Keeping Their Eyes On The Ball
It appears that the US Congress is so outraged by the NFL and New England Patriots head coach, Bill Belichick, that they demand an investigation. But why are they so upset?
It’s called “spygate.” Turns out that Belichick has been taping his opposing teams’ defensive signal calls since 2000, when he took over as head coach of the Patriots. After the story broke, the NFL impounded all the evidence; however, for reasons that are unclear, the organization destroyed Belichick’s tapes and notes after fining the disgraced coach and penalizing the team its first round draft pick.
Now Congress demands to know why.
In a hearing yesterday, Republican senator–and Philadelphia Eagles fan–Arlen Specter criticized the NFL:
“[The teams] are enormous role models for everybody,” Specter said. “If you can cheat in the NFL, you can cheat in college, you can cheat in high school, you can cheat on your grade-school math test. There’s no limit as to what you can do. I think they owe the public a lot more candor and a lot more credibility.”
Left unchecked, the transitive property of cheating could spiral out of control–like a pass from Ryan Leaf.
As a former attorney, Specter also sought to place “spygate” within the framework of US jurisprudence. Drawing on the natural law that inspired our Constitution, Specter argued that Americans “have a right to have honest football games.” And he further asked, “What if there was something on the tapes we might want to be subpoenaed, for example? You can’t destroy it. That would be obstruction of justice.”
I, for one, applaud Senator Specter’s solemn concern for our rights and the rule of law, especially since it involves illegal surveillance, destroying evidence, and obstruction of justice.
After they return integrity to the game of football, I wonder if Congress might consider working on some related problems:
C.I.A. Destroyed 2 Tapes Showing Interrogations
The Central Intelligence Agency in 2005 destroyed at least two videotapes documenting the interrogation of two Qaeda operatives in the agency’s custody, a step it took in the midst of Congressional and legal scrutiny about its secret detention program, according to current and former government officials.

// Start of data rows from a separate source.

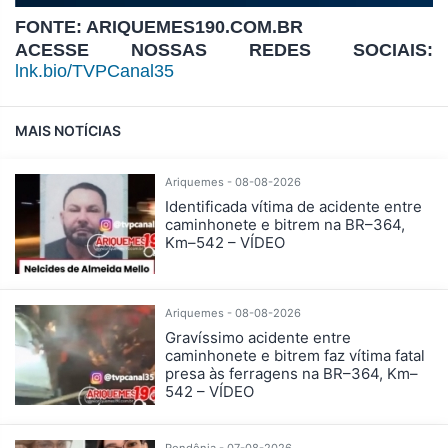
FONTE: ARIQUEMES190.COM.BR
ACESSE NOSSAS REDES SOCIAIS:
lnk.bio/TVPCanal35
MAIS NOTÍCIAS
Ariquemes - 08-08-2026
Identificada vítima de acidente entre
caminhonete e bitrem na BR–364,
Km–542 – VÍDEO
Ariquemes - 08-08-2026
Gravíssimo acidente entre
caminhonete e bitrem faz vítima fatal
presa às ferragens na BR–364, Km–
542 – VÍDEO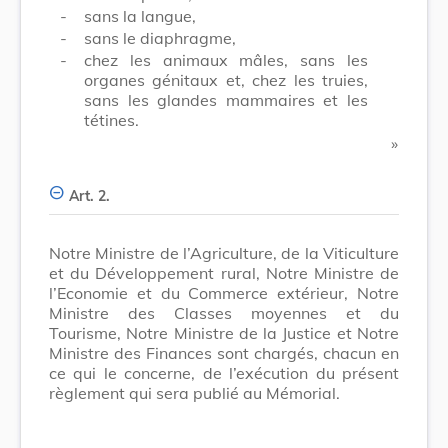
-
sans la langue,
-
sans le diaphragme,
-
chez les animaux mâles, sans les
organes génitaux et, chez les truies,
sans les glandes mammaires et les
tétines.
​ »
Art. 2.
Notre Ministre de l’Agriculture, de la Viticulture
et du Développement rural, Notre Ministre de
l’Economie et du Commerce extérieur, Notre
Ministre des Classes moyennes et du
Tourisme, Notre Ministre de la Justice et Notre
Ministre des Finances sont chargés, chacun en
ce qui le concerne, de l’exécution du présent
règlement qui sera publié au Mémorial.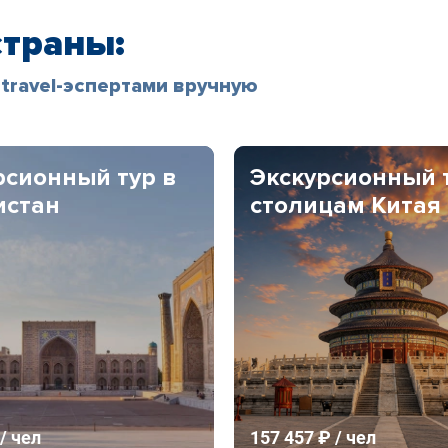
страны:
travel-эспертами вручную
рсионный тур в
Экскурсионный 
истан
столицам Китая
/ чел
157 457 ₽ / чел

The videotapes showed agency operatives in 2002 subjecting terrorism suspects — including Abu Zubaydah, the first detainee in C.I.A. custody — to severe interrogation techniques. The tapes were destroyed in part because officers were concerned that video showing harsh interrogation methods could expose agency officials to legal risks, several officials said.
Or this:
Bush Lets U.S. Spy on Callers Without Courts
Under a presidential order signed in 2002, the intelligence agency has monitored the international telephone calls and international e-mail messages of hundreds, perhaps thousands, of people inside the United States without warrants over the past three years in an effort to track possible “dirty numbers” linked to Al Qaeda, the officials said. The agency, they said, still seeks warrants to monitor entirely domestic communications.
Months after the Sept. 11 attacks, President Bush secretly authorized the National Security Agency to eavesdrop on Americans and others inside the United States to search for evidence of terrorist activity without the court-approved warrants ordinarily required for domestic spying, according to government officials.